Shin splints may be a painful experience for those just starting out exercising, or for seasoned runners coming back from injury, or adding intensity to their workouts. The dull ache in the front part of the leg could keep you from enjoying your walk, run, or exercise program.

Taking the right steps could prevent shin splints from derailing your workout program. By following these tips, you may be able to prevent shin splints and keep up your current fitness level.

Those tips include:

  • Changing your sneakers—old sneakers are prime contributors to shin splints. Replace old and worn shoes with newer shoes that prevent pronation and support your arches.
  • Make small changes to your workout—some people feel that you should only add 10 percent to your workload each week. This allows your body to adjust to the increased workload, without adding stress to the rest of your body.
  • Strengthen your hips and core—your hips and core are integral to your workout. Weak core and hips can add to the imbalance in your muscle tissue, therefore increasing the likelihood that you will develop shin splints. Strengthening both your hips and core could cut down on your risk significantly.
  • Orthotics—if you find you have flat feet, or you’re not able to get into pronation easily than consider orthotics. These small plastic or foam pieces slide into your shoe and give your feet plenty of support.
  • Stress/Adaptation Method—this method, which goes against the 10 percent method, may be the latest way to prevent added stress to your lower leg. With this method, you increase your workload by 10 percent for 3 weeks, then drop the workload back by 10 or even 15 percent for one week. This allows your body to adjust naturally and gives your shins a chance to adjust and then recover.

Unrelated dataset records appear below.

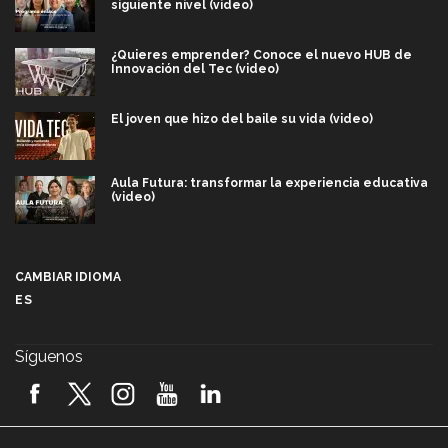
siguiente nivel (video)
¿Quieres emprender? Conoce el nuevo HUB de
Innovación del Tec (video)
El joven que hizo del baile su vida (video)
Aula Futura: transformar la experiencia educativa
(video)
Más que un festival cultural: así es la magia de
VIBRART 2026 (video)
CAMBIAR IDIOMA
ES
Javier Guzmán: investigación con impacto social
(video)
Síguenos
¡México, en el top del mundial de robótica FIRST
2026! (video)
Vida Tec: Pasión, disciplina y básquetbol, con Gael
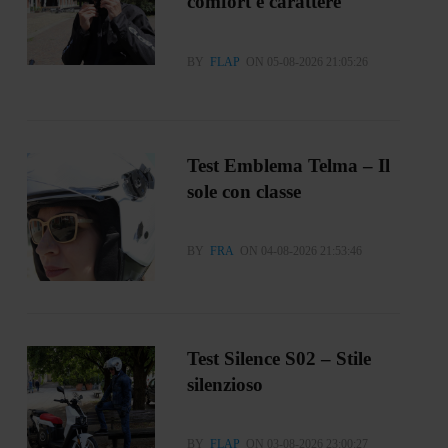
comfort e carattere
BY
FLAP
ON 05-08-2026 21:05:26
Test Emblema Telma – Il
sole con classe
BY
FRA
ON 04-08-2026 21:53:46
Test Silence S02 – Stile
silenzioso
BY
FLAP
ON 03-08-2026 23:00:27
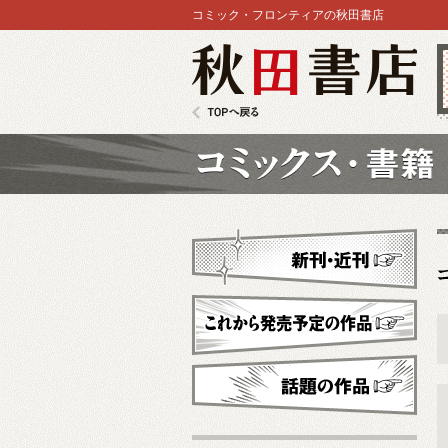
コミック・フロンティアの秋田書店
秋田書店
TOPへ戻る
コミックス
新刊・近刊
これから発売予定
話題の作品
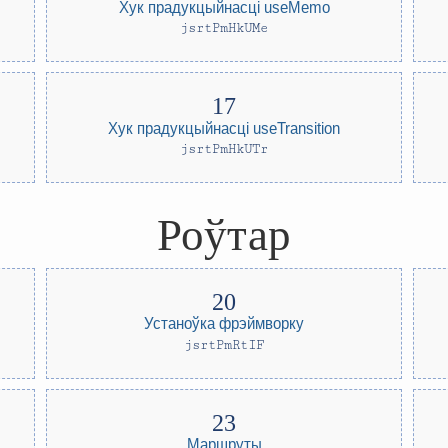
Хук прадукцыйнасці useMemo
jsrtPmHkUMe
Хук прадукцыйнасці useTransition
jsrtPmHkUTr
Роўтар
Устаноўка фрэймворку
jsrtPmRtIF
Маршруты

If the pain still persists, stop running and visit your doctor to be sure that there isn’t a bigger issue than simply shin splints.

Taking this added break, and performing cross-training protocols (biking, swimming, walking at an incline, etc.), could keep you active and prevent any declines in your overall fitness level.

Although shin splints can be a pain to deal with, following the tips outlined in this article could keep you active, running, and pain-free, leaving those painful shin splints in the past.


  1. Bates, P. Shin Splints—a literature review. Br J Sports Med. 1985 Sep; 19(3):132-137.
  2. Moen MH, Holtslag L, Bakker E, Barten C, Weir A, Tol JL, Backx F. The treatment of medial tibial stress syndrome in athletes: a randomized clinical trial. Sports Med Arthrosc Rehabil Ther Technol. 2012; 4:12.